The government is switching to a payment system that not only bundles more services into a single payment but also tries to improve the value Medicare gets for its spending by tying payment to quality.

Dialysis is supposed to remove toxins from the blood of patients with end-stage renal disease (ESRD) — in other words, in patients whose kidneys no longer function. The quality of their life depends on how effectively the procedure cleans out the toxins and the extent to which they suffer from conditions such as anemia that rob them of energy for basic daily activities.

The Centers for Medicare and Medicaid Services (CMS) has chosen three measures it will use to collect the data that will be used to vary payment: One assesses how well the facilities perform dialysis; the other two asses how well they manage anemia.

The first measure examines the reduction of urea, a toxin that results from the digestion of protein. The two anemia management measures assess levels of hemoglobin in the blood — levels should be neither too high nor too low. One of the two measures looks at the percentage of patients at a facility whose hemoglobin is less than 10 grams per deciliter of blood while the other looks at the percentage whose hemoglobin is greater than 12 grams per deciliter.

The ESRD payment rule announced this week establishes these measures in final form. However, certain elements of the “Quality Incentive Program” (QIP) system are not yet final. The agency has invited the public to submit comments.

For example, CMS is proposing a system for assigning facilities a total performance score.
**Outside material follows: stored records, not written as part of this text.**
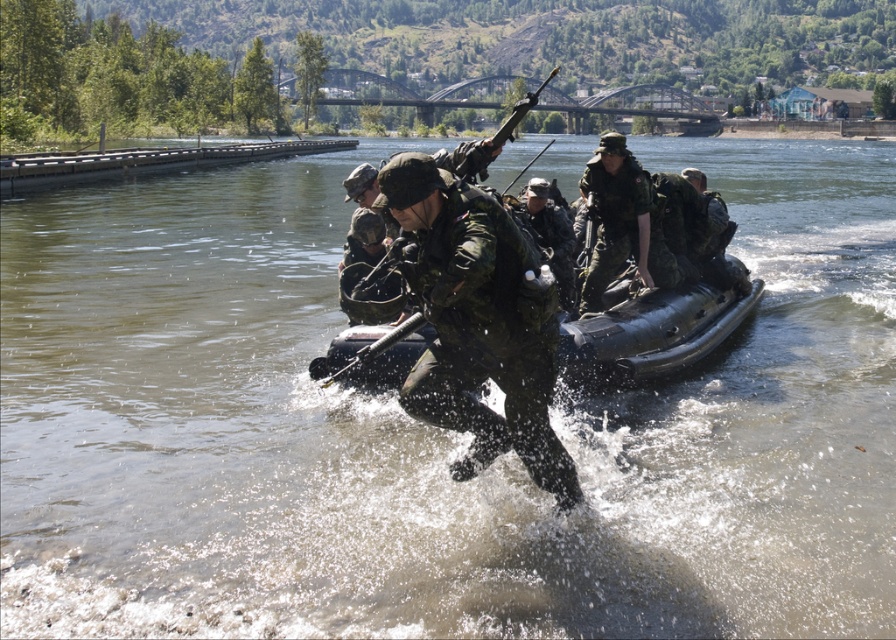 Based on the photo, you are a drone operator controlling a surveillance drone. You need to determine if the camouflage fabric soldier at center is within the 10 meter operational range of your drone. Can you confirm?

The camouflage fabric soldier at center is 7.91 meters away from the viewer, which is within the 10 meter operational range of the drone. Yes, the drone can operate effectively within this distance.

Based on the scene description, which soldier is positioned lower in the image, the camouflage fabric soldier at center or the matte green uniform at center?

The camouflage fabric soldier at center is positioned lower than the matte green uniform at center according to the description.

You are a military planner assessing the river crossing. The black rubber boat at center and the green matte uniform at center are both in the center of the image. Which object is wider?

The black rubber boat at center is wider than the green matte uniform at center. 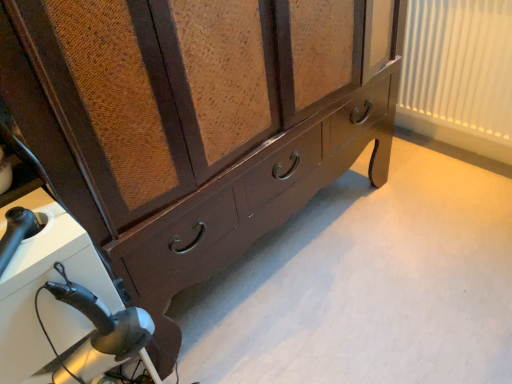 Question: Does white pleated curtain at upper right have a greater width compared to black plastic hairdryer at lower left?

Choices:
 (A) yes
 (B) no

Answer: (B)

Question: Is white pleated curtain at upper right further to camera compared to black plastic hairdryer at lower left?

Choices:
 (A) yes
 (B) no

Answer: (A)

Question: From a real-world perspective, is white pleated curtain at upper right physically above black plastic hairdryer at lower left?

Choices:
 (A) yes
 (B) no

Answer: (A)

Question: Can you confirm if white pleated curtain at upper right is positioned to the right of black plastic hairdryer at lower left?

Choices:
 (A) no
 (B) yes

Answer: (B)

Question: Are white pleated curtain at upper right and black plastic hairdryer at lower left located far from each other?

Choices:
 (A) no
 (B) yes

Answer: (B)

Question: From the image's perspective, would you say white pleated curtain at upper right is positioned over black plastic hairdryer at lower left?

Choices:
 (A) no
 (B) yes

Answer: (B)

Question: Does black plastic hairdryer at lower left have a greater height compared to white pleated curtain at upper right?

Choices:
 (A) yes
 (B) no

Answer: (A)

Question: Considering the relative sizes of black plastic hairdryer at lower left and white pleated curtain at upper right in the image provided, is black plastic hairdryer at lower left bigger than white pleated curtain at upper right?

Choices:
 (A) yes
 (B) no

Answer: (A)

Question: Is white pleated curtain at upper right surrounded by black plastic hairdryer at lower left?

Choices:
 (A) yes
 (B) no

Answer: (B)

Question: Is black plastic hairdryer at lower left located outside white pleated curtain at upper right?

Choices:
 (A) no
 (B) yes

Answer: (B)

Question: Can you confirm if black plastic hairdryer at lower left is shorter than white pleated curtain at upper right?

Choices:
 (A) no
 (B) yes

Answer: (A)

Question: Is black plastic hairdryer at lower left further to camera compared to white pleated curtain at upper right?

Depending on those scores, payments would be reduced by as much as 2 percent. A total score between 0 and 10 would lead to a 2 percent reduction of payments starting Jan. 1, 2012. At the other end of the scale, a score of 26 to 30 points would mean no reduction of payment.

CMS is inviting public comment on the scoring system through Sept. 24 and plans to issue a final QIP rule by the end of the year.

It’s the kind of drill other providers can expect to see in coming years as quality incentives move to other health sectors in the Medicare program.